# Items from a dataset

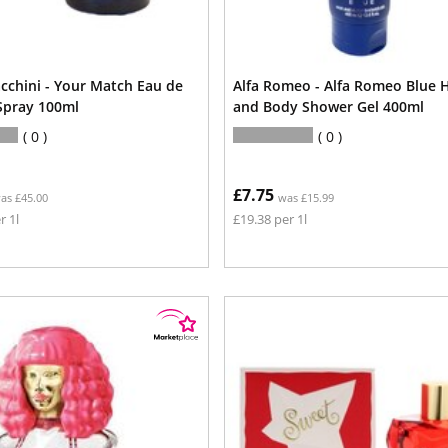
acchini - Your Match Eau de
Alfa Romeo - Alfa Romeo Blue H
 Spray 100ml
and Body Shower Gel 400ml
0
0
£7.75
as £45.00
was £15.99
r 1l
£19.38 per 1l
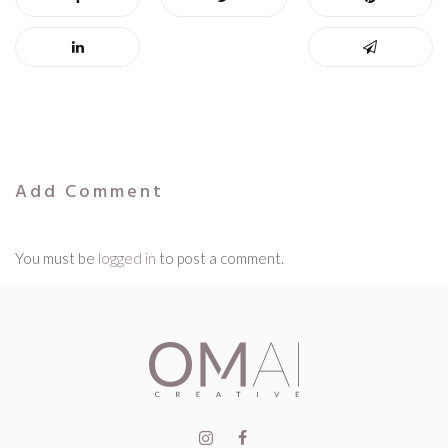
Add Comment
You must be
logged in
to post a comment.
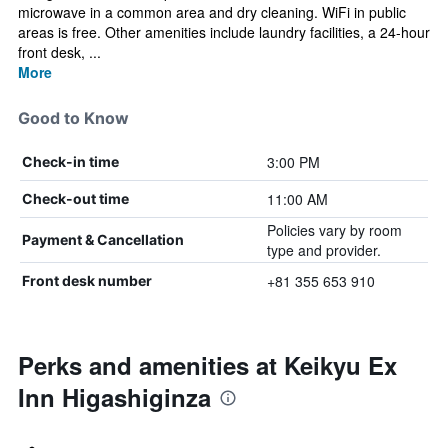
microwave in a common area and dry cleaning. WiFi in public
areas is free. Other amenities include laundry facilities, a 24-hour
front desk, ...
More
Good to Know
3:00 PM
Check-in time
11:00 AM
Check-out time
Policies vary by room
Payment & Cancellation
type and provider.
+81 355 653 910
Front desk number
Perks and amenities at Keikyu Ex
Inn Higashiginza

# Task details
Write out every line from the entries where "amenities" appears.

# Answer box
areas is free. Other amenities include laundry facilities, a 24-hour
Perks and amenities at Keikyu Ex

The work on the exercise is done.